FIG. 6 Salmonella typhi colony morphology.

FIG. 7 Proteus vulgaris colony morphology.

FIG. 8 Shigella sonnei colony morphology.

Detailed Description

The following examples illustrate the invention in detail. The raw materials and various devices used in the invention are conventional commercially available products, and can be directly obtained by market purchase. Wherein each strain is from a collection center; the bile salt reagent is purchased from chemical reagents of national drug group, ltd; swiss dye liquor (A, B liquor) was purchased from the institute of optochemical and fine chemistry in Tianjin.

Example 1 strains

The strains used in this experiment are detailed in the table below and are all from the strain collection.

Test strains

Strains in this study

Example 2 culture Medium & reagents

Basal liquid medium: 100g of glucose, 5g of beef extract, 5g of yeast powder, 20mL of ethanol, 1L of distilled water and pH 6.8.

solid medium: 1.5% agar was added on a liquid medium basis.

The collection center provides media: 100g of glucose, 20g of anhydrous calcium carbonate, 10g of yeast powder and 1L of distilled water, and the pH value is natural.

The main reagents are as follows: beef extract, yeast powder, agar, glucose and anhydrous calcium carbonate are all biochemical reagents, sodium hydroxide, sodium chloride and absolute ethyl alcohol are analytically pure, and the No. 3 bile salt is purchased from national medicine group chemical reagent company Limited; swiss dye liquor (A, B liquor) was purchased from the institute of optochemical and fine chemistry in Tianjin.

EXAMPLE 3 apparatus and Equipment

Model BS-124S electronic balance, beijing sumatris; ES2315 autoclave sterilizer, TOMY, Japan; HWY 22112 type constant temperature culture shaking table, Shanghai Zhicheng analytical instruments manufacturing Co., Ltd; MIR-254 incubator, SANYO, Japan.
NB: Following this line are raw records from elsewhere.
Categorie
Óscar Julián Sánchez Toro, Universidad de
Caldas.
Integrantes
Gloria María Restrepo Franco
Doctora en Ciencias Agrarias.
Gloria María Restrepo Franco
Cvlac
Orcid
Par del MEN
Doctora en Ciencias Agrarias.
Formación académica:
Example 4 culture activation method

First-generation seed liquid: taking out the strain cryopreservation tube from an ultralow temperature refrigerator, inoculating 1mL of the strain to 10mL of liquid basal culture medium after the strain is melted, and carrying out shake culture at 30 ℃ and 200r/min for 48 h;

the second generation of seed liquid: after the first generation culture, 10mL of culture solution is taken and added into 200mL of liquid basal medium, and shake culture is carried out for 36h at 30 ℃ and 200 r/min.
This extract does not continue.